Stored items
== Segment start ==

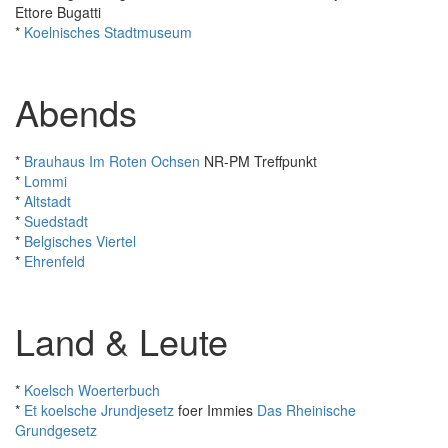
Ettore Bugatti
*
Koelnisches Stadtmuseum
Abends
*
Brauhaus Im Roten Ochsen
NR-PM Treffpunkt
*
Lommi
*
Altstadt
*
Suedstadt
*
Belgisches Viertel
*
Ehrenfeld
Land & Leute
*
Koelsch Woerterbuch
*
Et koelsche Jrundjesetz
foer Immies
Das Rheinische
Grundgesetz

== Segment end ==

Please reproduce the records above exactly, leaving out every picture.

Ettore Bugatti
*
Koelnisches Stadtmuseum
Abends
*
Brauhaus Im Roten Ochsen
NR-PM Treffpunkt
*
Lommi
*
Altstadt
*
Suedstadt
*
Belgisches Viertel
*
Ehrenfeld
Land & Leute
*
Koelsch Woerterbuch
*
Et koelsche Jrundjesetz
foer Immies
Das Rheinische
Grundgesetz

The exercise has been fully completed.